The DS1307 Serial Real Time Clock is a low-power, full BCD clock/calendar plus 56 bytes of nonvolatile SRAM. Address and data are transferred serially via the 2-wire bi-directional bus. The clock/calendar provides seconds, minutes, hours, day, date, month, and year information. The end of the month date is automatically adjusted for months with less than 31 days, including corrections for leap year. The clock operates in either the 24-hour or 12-hour format with AM/PM indicator. The DS1307 has a built-in power sense circuit which detects power failures and automatically switches to the battery supply.

DS1307 Operation

The DS1307 operates as a slave device on the serial bus. Access is obtained by implementing a START condition and providing a device identification code followed by a register address. Subsequent registers can be accessed sequentially until a STOP condition is executed. The START and STOP conditions are generated using the low level drives, SEND_START and SEND_STOP found in the attached DS5000 code. Also the subroutines SEND_BYTE and READ_BYTE provide the 2-wire handshaking required for writing and reading 8-bit words to and from the DS1307.

Hardware Configuration

The system is configured as shown in Figure 1. The DS1307 has the 2-wire bus connected to two I/O port pins of the DS5000: SCL - P1.0, SDA - P1.1. The VDD voltage is 5V, RP = 5KΩ and the DS5000 is using a 12-MHz crystal. The other peripheral device could be any other device that recognizes the 2-wire protocol, such as the DS1621 Digital Thermometer and Thermostat. The interface with the D5000 was accomplished using the DS5000T Kit hardware and software. This development kit allows the PC to be used as a dumb terminal using the DS5000's serial ports to communicate with the keyboard and monitor.

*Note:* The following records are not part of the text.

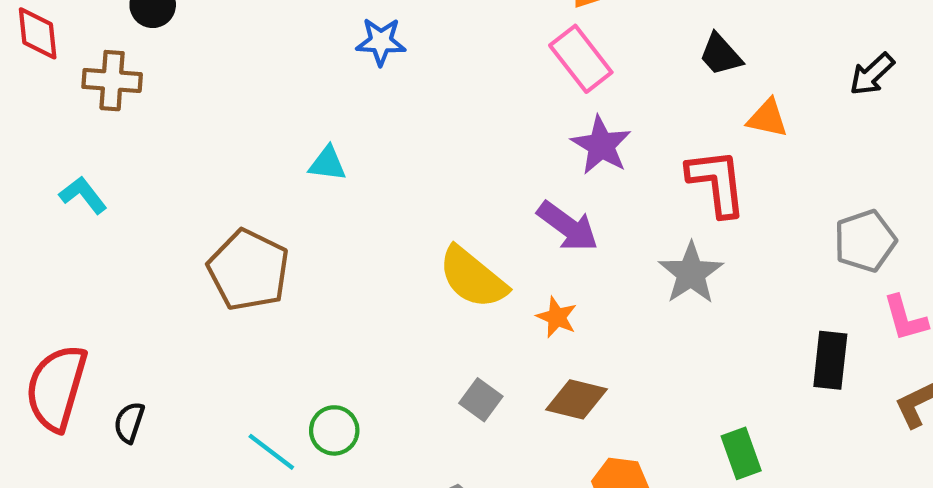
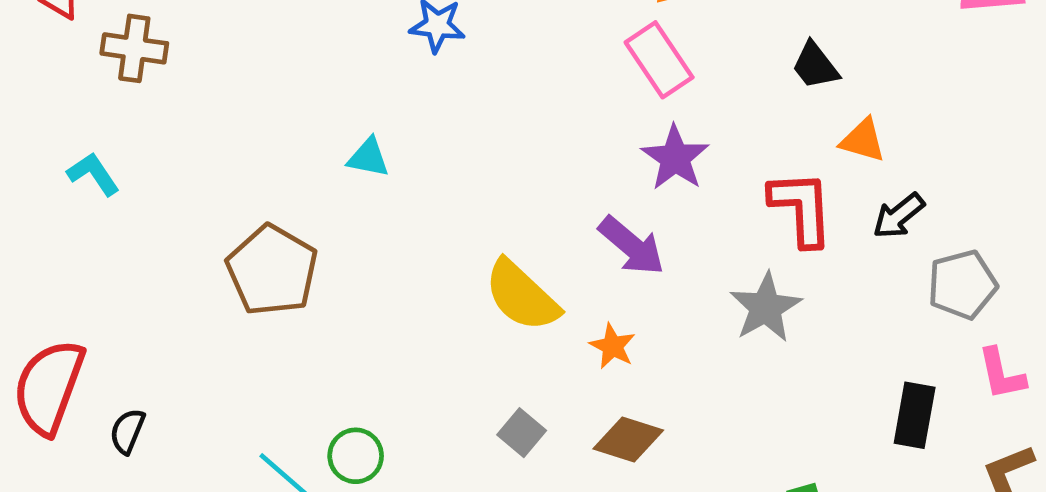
black arrow: (872, 74) -> (899, 216), moved

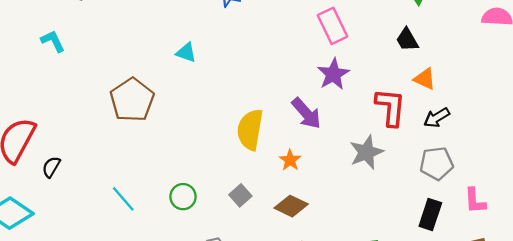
gray pentagon: (962, 285) -> (437, 163), moved
yellow semicircle: (522, 296) -> (250, 130), turned 48
green circle: (356, 456) -> (183, 197), moved

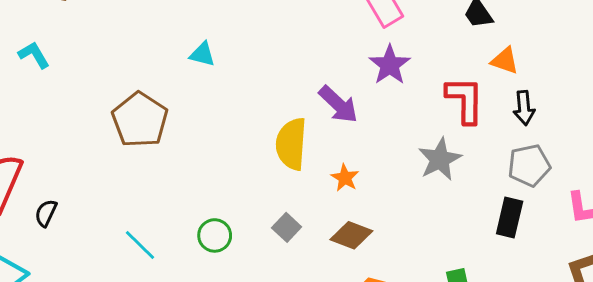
purple arrow: (306, 113) -> (338, 104), moved
black arrow: (437, 118) -> (524, 108), turned -60
black rectangle: (430, 215) -> (510, 217), moved

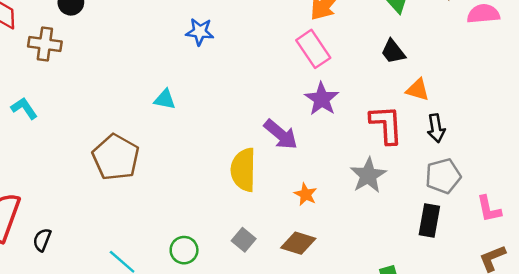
orange star: (345, 178) -> (306, 194), moved

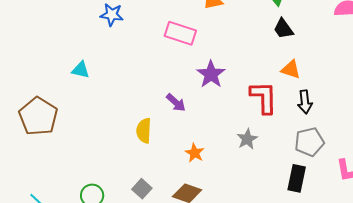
pink rectangle: (313, 49) -> (180, 33), moved, turned -40
black trapezoid: (393, 52) -> (283, 29), moved
purple arrow: (281, 135) -> (176, 102), size x0.7
yellow semicircle: (243, 170) -> (144, 131), size x0.7
gray star: (368, 175) -> (247, 139), size x0.7

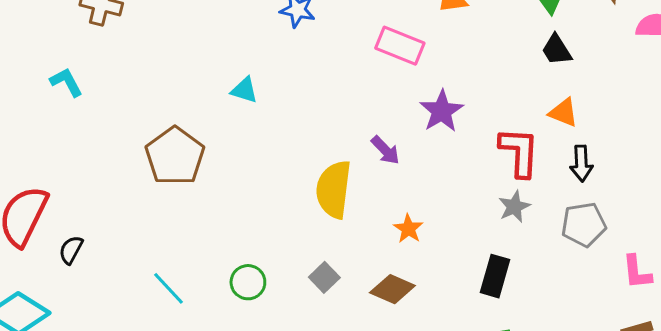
yellow semicircle: (144, 131) -> (334, 189), size x1.5
gray star: (247, 139) -> (514, 207), moved
black rectangle: (297, 178) -> (495, 276), moved

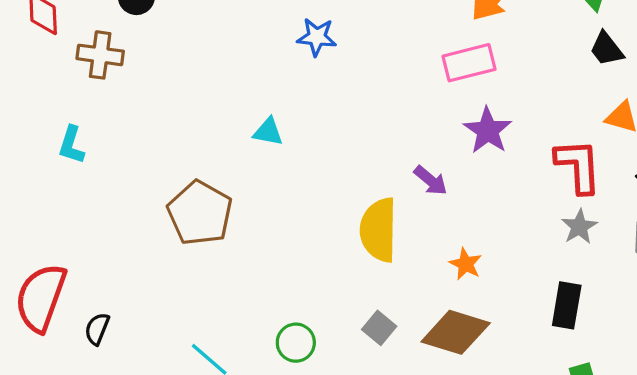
pink rectangle: (400, 46) -> (469, 63), moved, turned -30
cyan L-shape: (66, 82) -> (71, 145), turned -128
brown diamond: (392, 289) -> (456, 332), size x1.4

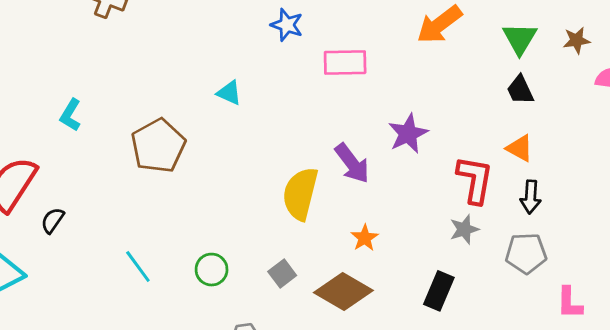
pink rectangle: (469, 63) -> (345, 63), moved
cyan L-shape: (71, 145) -> (70, 115), moved
purple arrow: (431, 180) -> (352, 163), size x1.4

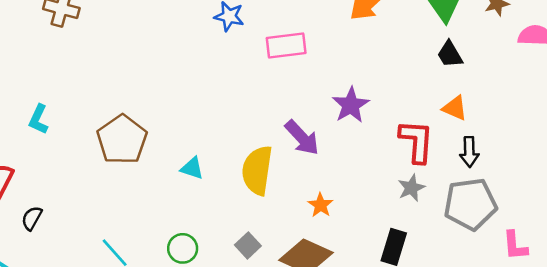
cyan triangle: (229, 93) -> (192, 168), moved
gray pentagon: (526, 253) -> (470, 204), size x1.4

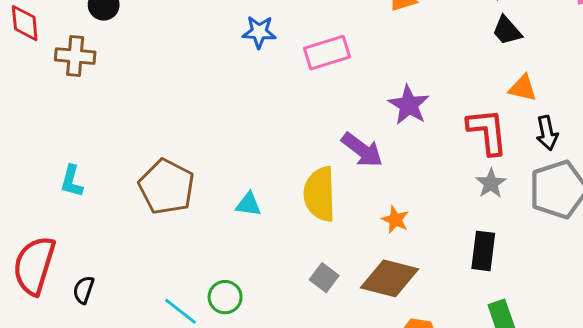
green circle: (183, 248) -> (225, 297), moved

Figure 1. Typical 2-wire bus configuration.

The following bus protocol has been defined (see Figure 2).

During data transfer, the data line must remain stable whenever the clock line is high. Changes in the data line while the clock line is high will be interpreted as control signals.

Accordingly, the following bus conditions have been defined:

Start data transfer: A change in the state of the data line from high to low, while the clock line is high, defines a START condition.

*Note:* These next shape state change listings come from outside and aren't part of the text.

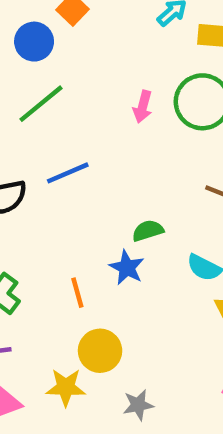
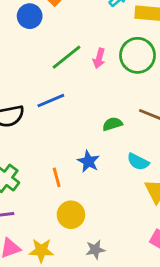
green line: (41, 104) -> (67, 57), moved
green semicircle: (148, 231) -> (112, 124), moved
yellow star: (66, 387) -> (41, 251), moved

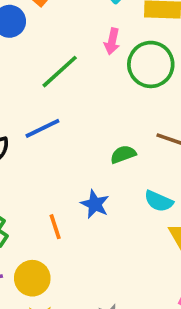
pink arrow: (99, 58) -> (112, 41), moved
yellow circle: (71, 215) -> (32, 278), moved

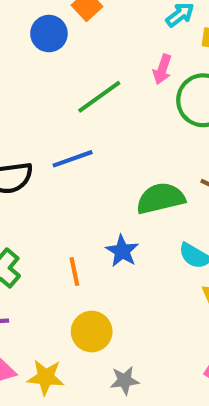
green semicircle: (123, 154) -> (161, 198), size x1.6
yellow circle: (32, 278) -> (92, 332), moved

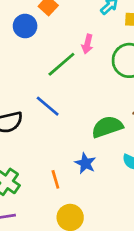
pink arrow: (162, 69) -> (87, 44), moved
blue line: (73, 159) -> (48, 106), turned 65

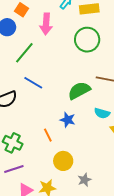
pink arrow: (87, 44) -> (46, 24), moved, size x1.5
green line: (61, 64) -> (24, 53), moved

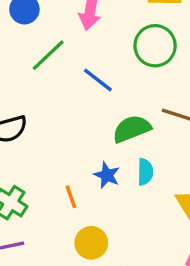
blue line: (33, 83) -> (98, 80), moved
cyan semicircle: (102, 113) -> (145, 172), moved, turned -112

Stop data transfer: A change in the state of the data line from low to high, while the clock line is high, defines the STOP condition.

Data valid: The state of the data line represents valid data when, after a START condition, the data line is stable for the duration of the high period of the clock signal. The data on the line must be changed during the low period of the clock signal. There is one clock pulse per bit of data.

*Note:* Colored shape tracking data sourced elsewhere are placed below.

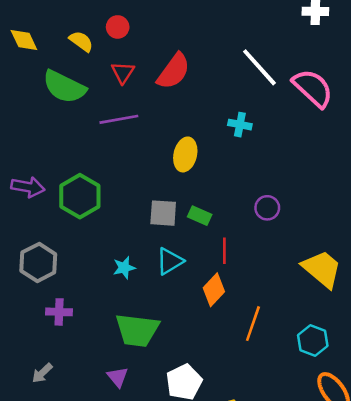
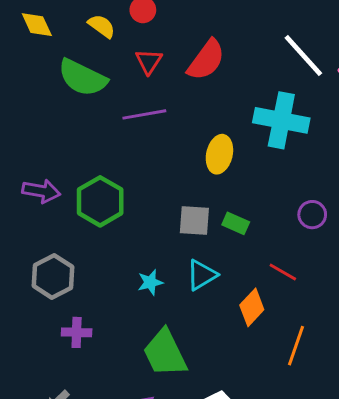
cyan cross: (240, 125) -> (281, 120), size x2.0
red line: (224, 251) -> (283, 272), moved, turned -60
green trapezoid: (137, 330) -> (165, 353), turned 57

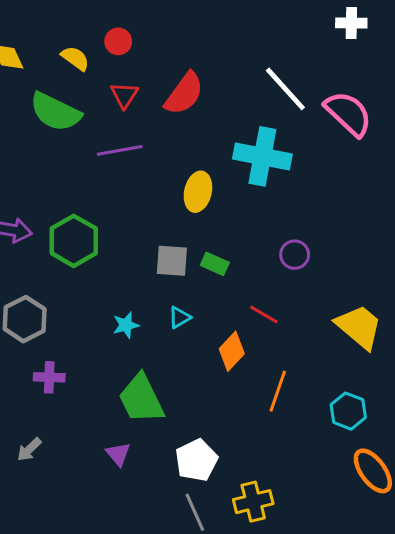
cyan triangle: (202, 275) -> (180, 318), size x0.7

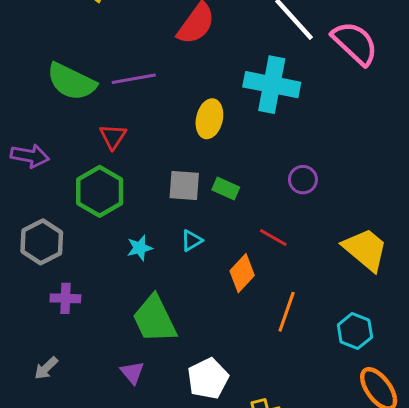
red triangle: (124, 95) -> (113, 137), moved
green semicircle: (55, 112) -> (71, 82), moved
green hexagon: (74, 241) -> (100, 191), moved

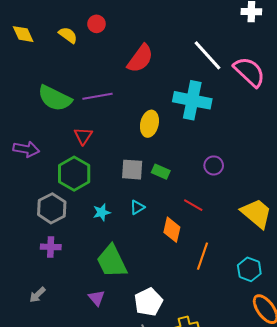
gray hexagon: (42, 242) -> (52, 208), moved
orange diamond: (242, 273) -> (172, 230), turned -30

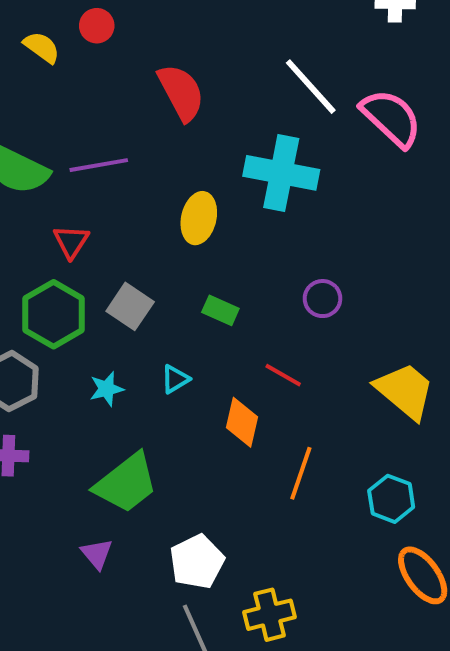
red semicircle: (140, 59) -> (181, 92), turned -64
gray square: (132, 170) -> (130, 306), moved, turned 30
green trapezoid: (112, 261) -> (126, 483), turned -102

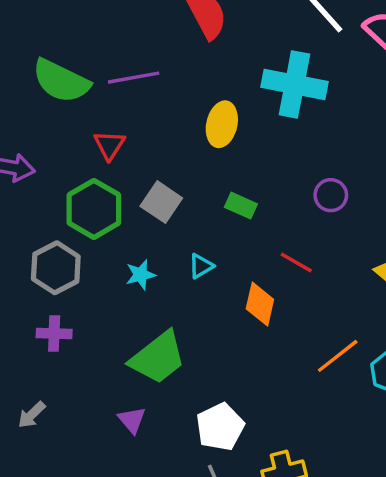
orange line: (301, 473) -> (338, 356), moved, turned 33

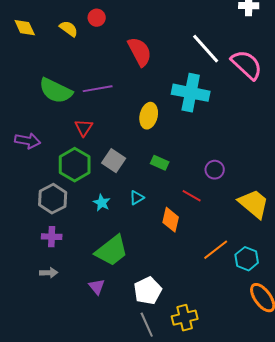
purple circle: (331, 195) -> (215, 170), moved
cyan star: (141, 275) -> (102, 203), turned -30
gray arrow: (32, 415) -> (49, 273), moved, turned -138

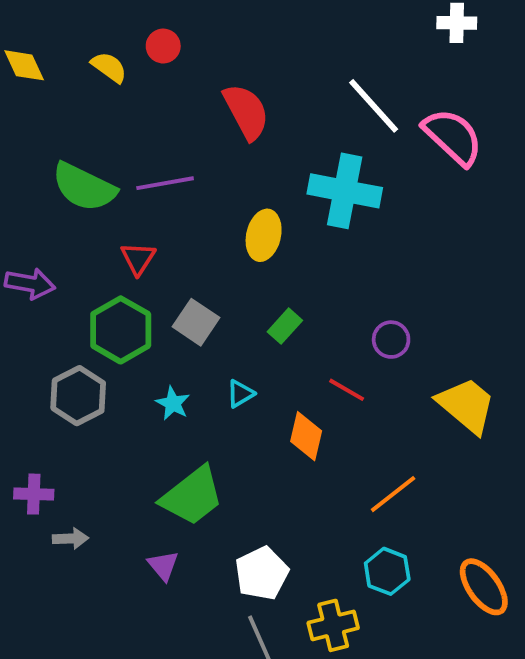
green rectangle: (160, 163) -> (285, 326), turned -72
purple cross: (52, 237) -> (34, 494), moved
cyan hexagon: (247, 259) -> (387, 571), moved

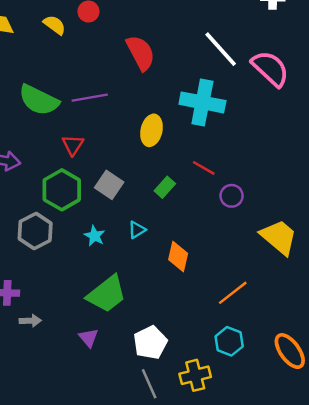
red line: (347, 390) -> (204, 168), moved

Each data transfer is initiated with a START condition and terminated with a STOP condition. The number of data bytes transferred between the START and the STOP conditions is not limited, and is determined by the master device. The information is transferred byte-wise and each receiver acknowledges with a ninth bit.

Acknowledge: Each receiving device, when addressed, is obliged to generate an acknowledge after the reception of each byte. The master device must generate an extra clock pulse which is associated with this acknowledge bit.

A device that acknowledges must pull down the SDA line during the acknowledge clock pulse in such a way that the SDA line is stable low during the high period of the acknowledge related clock pulse. Of course, setup and hold times must be taken into account. A master must signal an end of data to the slave by not generating an acknowledge bit on the last byte that has been clocked out of the slave. In this case, the slave must leave the data line high to enable the master to generate the STOP condition.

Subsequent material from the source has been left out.